TASK ITEM ▸ Output the entries as they appear, skipping images.

INFORMATION ▸
=== Begin Enclosure ===
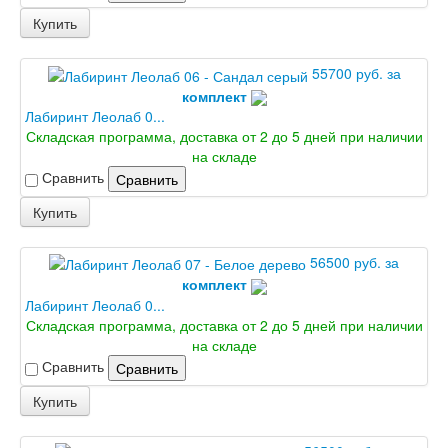
Купить
55700 руб. за
комплект
Лабиринт Леолаб 0...
Складская программа, доставка от 2 до 5 дней при наличии
на складе
Сравнить
Сравнить
Купить
56500 руб. за
комплект
Лабиринт Леолаб 0...
Складская программа, доставка от 2 до 5 дней при наличии
на складе
Сравнить
Сравнить
Купить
=== End Enclosure ===
RESPONSE TO THIS TASK ▸
Купить
55700 руб. за
комплект
Лабиринт Леолаб 0...
Складская программа, доставка от 2 до 5 дней при наличии
на складе
Сравнить
Сравнить
Купить
56500 руб. за
комплект
Лабиринт Леолаб 0...
Складская программа, доставка от 2 до 5 дней при наличии
на складе
Сравнить
Сравнить
Купить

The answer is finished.